I am a Canadian, and yes, hockey is a very popular sport here.
Hockey has a long and storied history, having first been played in Windsor, Nova Scotia, around 1800. There are now teams and leagues for children, school teams, more skilled teams, and six professional teams.
Growing up, I traveled with my father a few times to Montreal to see a National Hockey League game. It was a three hour flight but well worth it. The Montreal Canadiens being my favourite team. Special memories!
Hockey is certainly a rough sport, with players wearing body protective pads, helmets, and face shields. However, not that long ago, helmets were not worn and goalies didn’t wear much of a mask.
The NHL certainly puts forth a “tough guy” image.
This image can be exemplified by Gerry Cheevers, a former star goalie with the Boston Bruins, among other teams, back in the 1960’s and 70’s. He wore a standard mask of that era, a simple thin shield which covered only his face. Nothing like the masks worn today by Ben Scrivens, goalie for the Edmonton Oilers, who is featured in the current BC2M campaign. Every time a puck would hit Cheevers’ mask, he would have a new stitch-mark drawn on it. In time, his mask was covered in “stitches”.
During this month’s #BellLetsTalk Campaign, a national mental awareness initiative in Canada, Mike Babcock, coach of the Detroit Red Wings of the NHL, was interviewed. He has coached teams that have won the Stanley Cup and Olympic Gold.
Babcock said: “How is a man or woman supposed to be the best they can be if they have something bothering them and they can’t talk about it? That makes no sense.”
In his 20 years as a coach, he has had only two players approach him to discuss mental health concerns. “As soon as they talk about it, it’s therapeutic,” Babcock stated.
But there has been a shift.
In recent years, sadly some players and former players have died by suicide. Others have spoken about their mental health concerns and illnesses.
All six Canadian NHL teams – Montreal Canadiens, Toronto Maple Leafs, Ottawa Senators, Winnipeg Jets, Calgary Flames, Edmonton Oilers, and Vancouver Canucks – during this month will be hosting a mental health awareness day and game. “Hockey Talks” encourages the conversation about mental health. There are youth events held to allow their voices to be heard. Experts in mental health also contribute. The hope is that misconceptions about mental health will be exposed and stigma will be reduced.
A few years ago, I was asked by Crossroads Clubhouse to help organize a mental health awareness night with a local hockey team.
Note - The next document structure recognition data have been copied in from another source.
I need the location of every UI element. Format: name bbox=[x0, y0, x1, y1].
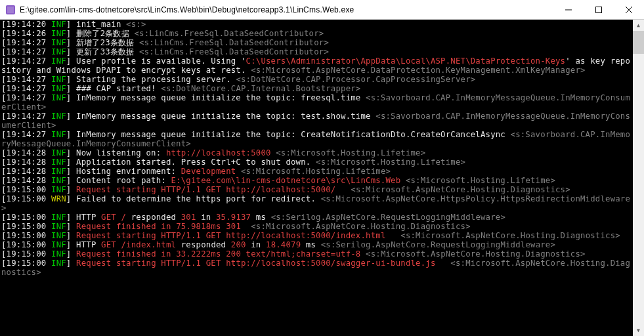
window-titlebar: E:\gitee.com\lin-cms-dotnetcore\src\LinC… bbox=[0, 0, 644, 20]
log-line: [19:14:28 INF] Content root path: E:\git… bbox=[1, 176, 633, 185]
close-button[interactable] bbox=[614, 0, 644, 19]
log-line: [19:14:27 INF] 新增了23条数据 <s:LinCms.FreeSq… bbox=[1, 38, 633, 47]
terminal-area: [19:14:20 INF] init_main <s:>[19:14:26 I… bbox=[0, 20, 644, 336]
log-line: [19:15:00 INF] Request finished in 75.98… bbox=[1, 222, 633, 231]
log-line: [19:15:00 INF] Request starting HTTP/1.1… bbox=[1, 231, 633, 240]
log-line: [19:14:27 INF] ### CAP started! <s:DotNe… bbox=[1, 84, 633, 93]
window-controls bbox=[553, 0, 644, 19]
log-line: [19:14:27 INF] 更新了33条数据 <s:LinCms.FreeSq… bbox=[1, 47, 633, 56]
svg-rect-3 bbox=[596, 7, 602, 12]
log-line: [19:15:00 INF] HTTP GET /index.html resp… bbox=[1, 240, 633, 249]
log-line: [19:15:00 INF] Request finished in 33.22… bbox=[1, 249, 633, 259]
svg-rect-1 bbox=[7, 7, 14, 13]
minimize-button[interactable] bbox=[553, 0, 584, 19]
log-line: [19:14:27 INF] User profile is available… bbox=[1, 56, 633, 75]
log-line: [19:14:27 INF] Starting the processing s… bbox=[1, 75, 633, 84]
window-title: E:\gitee.com\lin-cms-dotnetcore\src\LinC… bbox=[20, 5, 553, 14]
log-line: [19:14:26 INF] 删除了2条数据 <s:LinCms.FreeSql… bbox=[1, 29, 633, 38]
app-icon bbox=[5, 5, 16, 15]
scroll-down-button[interactable]: ▼ bbox=[633, 325, 644, 336]
log-line: [19:14:27 INF] InMemory message queue in… bbox=[1, 130, 633, 148]
scroll-thumb[interactable] bbox=[633, 31, 644, 54]
maximize-button[interactable] bbox=[584, 0, 614, 19]
log-line: [19:14:28 INF] Application started. Pres… bbox=[1, 158, 633, 167]
scroll-up-button[interactable]: ▲ bbox=[633, 20, 644, 31]
log-line: [19:15:00 INF] Request starting HTTP/1.1… bbox=[1, 259, 633, 277]
log-line: [19:14:28 INF] Now listening on: http://… bbox=[1, 148, 633, 158]
log-line: [19:14:27 INF] InMemory message queue in… bbox=[1, 112, 633, 130]
log-line: [19:14:20 INF] init_main <s:> bbox=[1, 20, 633, 29]
log-line: [19:15:00 INF] HTTP GET / responded 301 … bbox=[1, 213, 633, 222]
terminal-output[interactable]: [19:14:20 INF] init_main <s:>[19:14:26 I… bbox=[1, 20, 633, 336]
log-line: [19:14:28 INF] Hosting environment: Deve… bbox=[1, 167, 633, 176]
log-line: [19:15:00 WRN] Failed to determine the h… bbox=[1, 194, 633, 213]
log-line: [19:14:27 INF] InMemory message queue in… bbox=[1, 93, 633, 112]
log-line: [19:15:00 INF] Request starting HTTP/1.1… bbox=[1, 185, 633, 194]
scroll-track[interactable] bbox=[633, 31, 644, 325]
vertical-scrollbar[interactable]: ▲ ▼ bbox=[633, 20, 644, 336]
The idea came from my speaking about BC2M holding such events with the St. Louis Cardinals and New York Mets.
We learned that the Ottawa Senators had hosted such a night. Upon contacting the Senators’ promotions office, we learned a few ideas to assist in our awareness night. The Senators even sent us a team jersey signed by their captain for us to give away at the game. We have held this event each year since.
Even “tough guys” have mental health concerns to be addressed. Some are now speaking and being heard. Let’s be #StrongerThanStigma, on the ice and off.